*RAW DATA*.
▬▬▬▬▬▬

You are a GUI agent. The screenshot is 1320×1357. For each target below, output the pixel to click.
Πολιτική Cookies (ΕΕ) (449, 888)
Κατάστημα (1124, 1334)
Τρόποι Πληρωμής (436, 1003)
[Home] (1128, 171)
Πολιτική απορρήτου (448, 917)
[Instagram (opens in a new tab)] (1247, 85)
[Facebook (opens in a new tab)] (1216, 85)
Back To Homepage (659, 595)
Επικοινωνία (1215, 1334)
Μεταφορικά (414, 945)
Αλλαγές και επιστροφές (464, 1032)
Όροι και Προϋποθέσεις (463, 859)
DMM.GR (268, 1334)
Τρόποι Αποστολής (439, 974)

▬▬▬▬▬▬

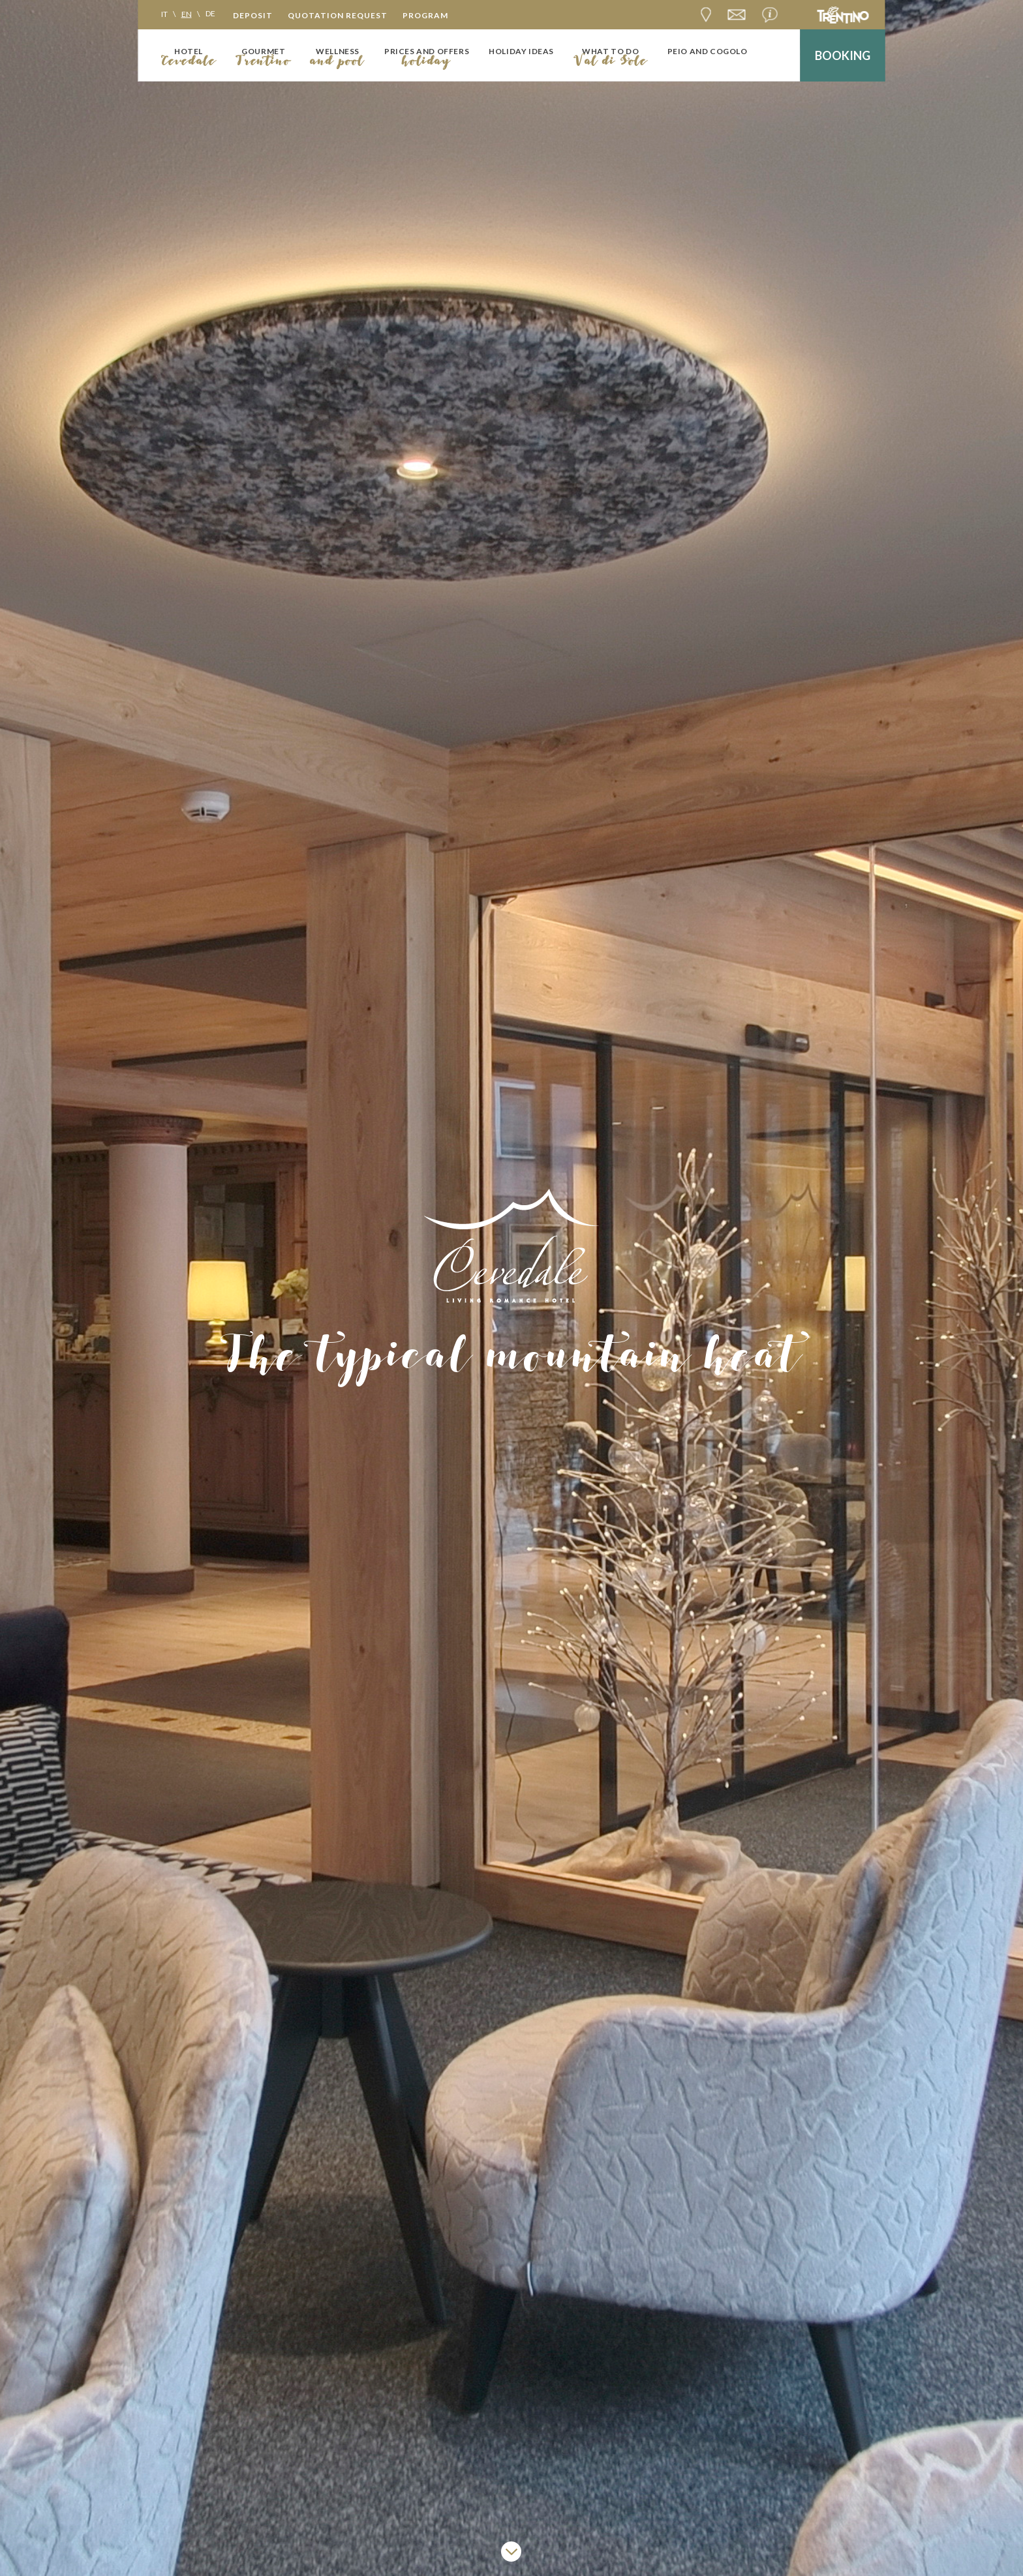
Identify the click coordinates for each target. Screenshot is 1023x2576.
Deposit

▬▬▬▬▬▬

Scan the listing for the string "opens". Copy each line that has it.

[Instagram (opens in a new tab)] (1247, 85)
[Facebook (opens in a new tab)] (1216, 85)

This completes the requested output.